From the outskirts of this rap universe comes Jimmy Greek, “the summer school teacher for your all-year ignorance.” He may be “a cliffhanger with a sweet tooth for cynicism” now, but “the sweetest thing” he’s “ever known is Heather Chapman’s 8th grade love letter sealed with a kiss.” But as his school daze went by, he became, he says, “exactly what I aspire to be,” and nowadays you can look him up in “the Yellow Pages under ‘Verbalist’,” as his “expertism is lyricism, that’s why throughout anybody’s prism” he’s “a certified expert.” At least that’s his high opinion of himself. Hey, his “attitude is borderline rude, but so is every other genius,” right? Does Greek “lack words? Never,” this guy’s a hip-hop hunk for sure, “a clever man’s all-night wet dream.”
It’s too easy to use Greek’s own words against him, because “The Preferred Remedy” is a patchwork of hundreds of lines like these that often would need a guiding hand to shape them into some kind of meaningful structure. There is one topic however that brings out the best in him: women. “Bitter” examines what it feels like getting cheated on with exact observations like “your kiss gets shorter and isn’t that sincere,” “forgave you cause they say love is blind” or “with me you were crystal-clean, now you reek of another man’s cheap cologne.” Pouring out his soul in a hysteric delivery, Greek is definitely not afraid to let everyone know how bitter he is. It musta felt good, because he’s doing it once again, this time as the “Bitter Turned Escort”. Apparently, bitterness is the outcome of any of his relationships (even if his boss promises “your feelings aren’t part of the job”), but before this escort turns bitter, he gets to do some freaky things. If the price is right, that is: “Show me the money and I’ll show you what your marriage is missing / let him take that business trip, I’ll fulfill your needs / don’t worry, Mrs. Senator’s Wife, I’ll fuck you good like your husband’s fuckin’ taxpayers out of their hard-earned money.” Switching roles to the “Demented Nerd”, Greek – still bitter – plays the loud-mouthed loser to perfection:
“You’re thinkin’ of a stud now but you better think of your future
cause later on you’ll just be a pretty IHOP waitress with bad hair
and when – and – and – and when I walk in with my $800 suit on
cause – cause I’m CEO of some big company…
you’ll want me to save you from your pathetic life”
“Masculine” finally makes mockery of the macho attitude, leaving it up to the distressed wife to put an end to her husband’s sick rants with a few bullets. These songs are all well written, make sense AND are funny.

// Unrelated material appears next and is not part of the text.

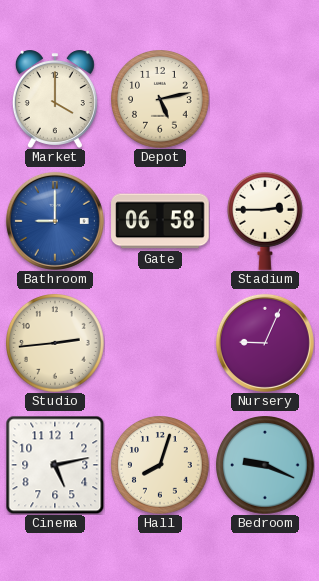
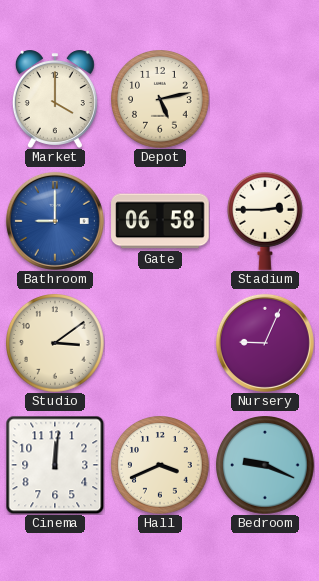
Studio: 2:44 -> 3:09
Cinema: 5:13 -> 12:01
Hall: 8:03 -> 3:41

Elsewhere, the listener risks getting lost in a labyrinth of lyrics. Quite a few lines are self-explanatory, like “I couldn’t get a deal even if my father had a label” or “if you’re lookin’ for a pretty hook, I left home without it.” But on a whole, freeform lyricism rules on this release. Taking into acount his overexcited voice that often seems on the brink of cracking up, his unwavering stamina and a slightly sarcastic undertone, Greek is the kind of rapper that will have you continuously wondering if he’s serious or not.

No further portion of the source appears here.